These surprising conclusions come from a systematic review of all published studies of stretching by Ian Shrier, MD, PhD. Shrier is past president of the Canadian Academy of Sport Medicine and a researcher at SMBD-Jewish General Hospital in Montreal, Quebec, Canada.
"If strength or power is important to you, don't stretch before exercise. If you enjoy stretching, stretch after exercise, or at other times," Shrier tells WebMD in an email interview. "There are certain exceptions to these rules where performance depends only partly on force and power, and partly on aesthetics and range of motion -- a good example is ballet."
Shrier examined 23 articles on "acute stretching" -- stretching just before exercise. He found that:
- 22 of the 23 reports showed no benefit in terms of force, torque, or jumping height.
- One study showed that stretching before exercise made for more efficient running.
- Of the four articles that looked at running speed, one showed that stretching before exercise was helpful, one found it slowed runners, and two had "equivocal" results.
Shrier examined nine articles on regular stretching -- either after exercise or at some other time. He found that:
- 7 of the 9 reports showed a benefit.
- The two reports showing no benefit looked only at running economy.
- None of the reports found any harm in regular stretching.
"An acute bout of stretching will decrease pain temporarily but will not prevent injury," Shrier says. "Stretching over weeks to months will increase your force, power, and speed of running, and may prevent injury. Both an acute bout of stretching and regular stretching over weeks to months will increase range of motion."

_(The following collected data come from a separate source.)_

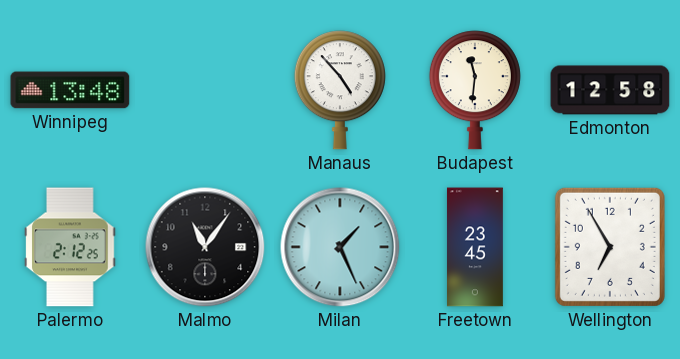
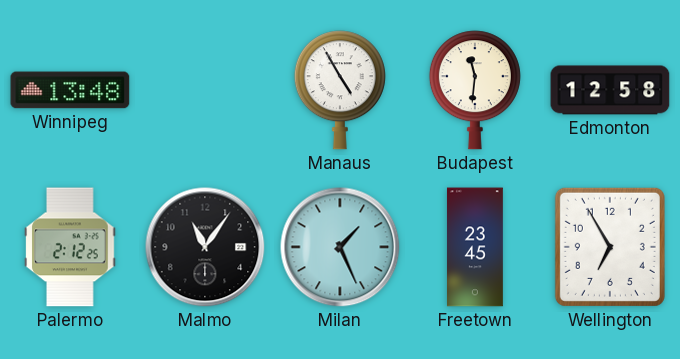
Manaus: 4:53 -> 4:55
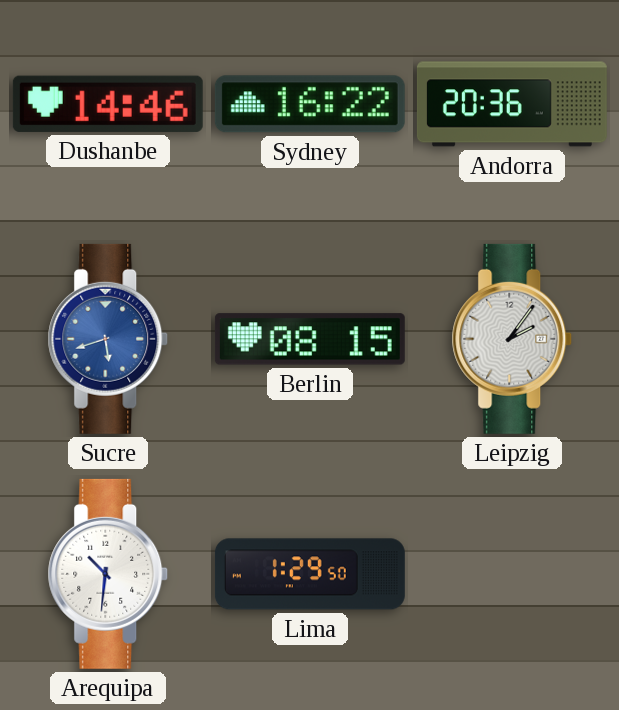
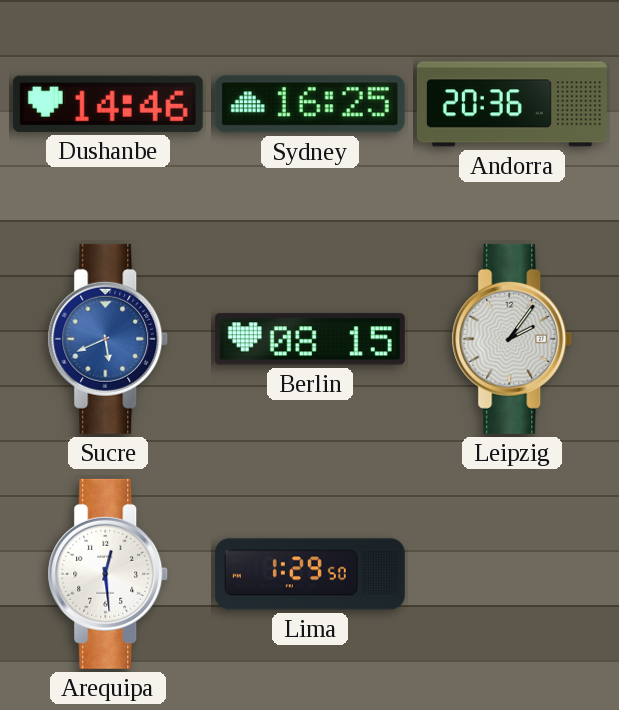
Sydney: 16:22 -> 16:25
Sucre: 5:42 -> 5:41
Arequipa: 10:31 -> 12:29
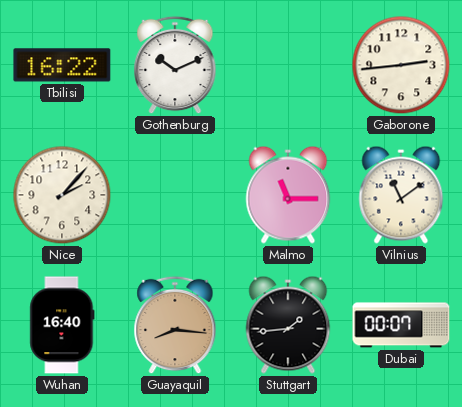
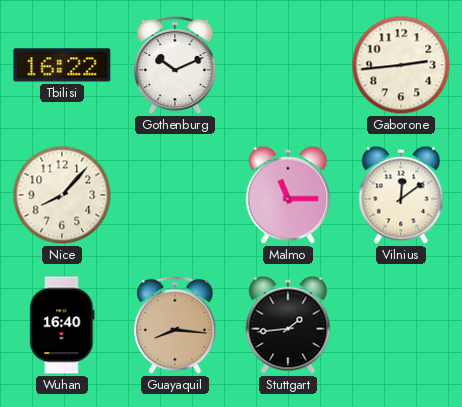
Nice: 2:07 -> 8:07
Vilnius: 11:09 -> 12:09
Dubai: 00:07 -> none
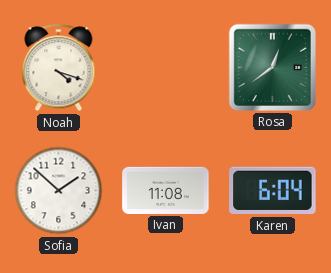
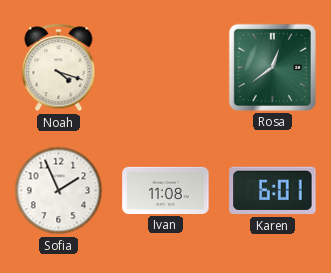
Sofia: 1:52 -> 1:56
Karen: 6:04 -> 6:01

Many Still Recommend Before-Exercise Stretching
Despite these studies, Shrier notes that many fitness experts still advise stretching before exercise. One of them is certified athletic trainer and physical therapist Michele Raya, PhD, assistant professor of physical therapy at the University of Miami in Coral Gables, Fla.

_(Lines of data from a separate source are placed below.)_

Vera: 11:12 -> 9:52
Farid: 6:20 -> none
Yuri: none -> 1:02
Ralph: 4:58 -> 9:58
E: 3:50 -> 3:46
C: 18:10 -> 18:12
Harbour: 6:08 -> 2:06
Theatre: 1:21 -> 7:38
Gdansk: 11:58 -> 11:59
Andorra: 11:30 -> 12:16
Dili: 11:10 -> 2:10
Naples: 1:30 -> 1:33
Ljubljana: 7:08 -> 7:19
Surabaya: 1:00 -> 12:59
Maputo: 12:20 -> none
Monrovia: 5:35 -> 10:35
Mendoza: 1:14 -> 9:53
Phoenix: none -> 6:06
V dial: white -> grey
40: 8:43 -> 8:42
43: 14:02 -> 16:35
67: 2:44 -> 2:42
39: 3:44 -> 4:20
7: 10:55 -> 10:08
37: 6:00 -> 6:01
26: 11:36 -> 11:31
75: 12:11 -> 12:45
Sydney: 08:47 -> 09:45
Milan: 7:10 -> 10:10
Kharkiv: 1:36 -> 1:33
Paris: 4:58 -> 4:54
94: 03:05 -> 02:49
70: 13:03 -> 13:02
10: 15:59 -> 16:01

"In my opinion I do think it prevents injury. The benefits are pretty clear," Raya tells WebMD. "I do recommend to the athletes I am working with to stretch before activity. And I work with athletes at the high school, college, and professional level in running and jumping sports."
Raya says that stretching before exercise:
- Helps to regulate imbalances between opposing muscles
- Helps minimize musculoskeletal injuries by reducing stress to the tissues involved
- Helps with shock absorption
- Helps runners conserve energy by loosening tight muscles
Shrier notes that the effect of acute stretching on running speed has yet to be determined. However, he finds no proof that stretching before exercise cuts injury risk.

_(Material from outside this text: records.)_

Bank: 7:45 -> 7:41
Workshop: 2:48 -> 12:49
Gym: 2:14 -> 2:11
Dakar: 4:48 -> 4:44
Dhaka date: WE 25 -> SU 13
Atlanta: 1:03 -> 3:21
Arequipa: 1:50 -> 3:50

"If you don't like stretching, don't worry about it. Just remain active and work your muscles through their full range of motion when possible -- bench press, for example," he says. "If you do like to stretch, the general recommendation is to stretch after your activity or at other times. Exceptions to this rule are when the range of motion is more important than the force or power you need from your muscles, such as aesthetics in ballet."
How to Stretch
Shrier and Raya both agree that a warm-up before stretching is essential. And while he doesn't recommend acute stretching, Shrier strongly advises warm-up before exercise. What kind of warm-up is best?
"Use the muscles you plan to use in the activity. Start slow, increase gradually," he says. "If jogging, start with walking, then jog slow and then slowly increase the speed until you are running at your regular pace -- maybe five to 15 minutes depending on your level of fitness. If you are planning to race, don't worry about tiring yourself out. Do this before the race to have the best race time. Don't stretch before."
Regular stretching improves flexibility, Shrier and Raya agree.
Raya says that people who want to improve their flexibility should stretch every day. Those comfortable with their flexibility, she says, need to stretch only three times a week. She advises athletes preparing for a specific event to be sure to stretch the all the muscles they'll be using in the sport.
"It is real important to maintain the stretch for 30 seconds," Raya says. "If you hold a stretch for less than 30 seconds, there's no proof you lengthen the muscle. And if you hold it longer, you do no extra good beyond the first 30 seconds."
Raya warns that bouncing while stretching -- known as ballistic stretching -- seems particularly unhelpful. She advises against it unless a person has specifically trained to perform these kinds of stretches.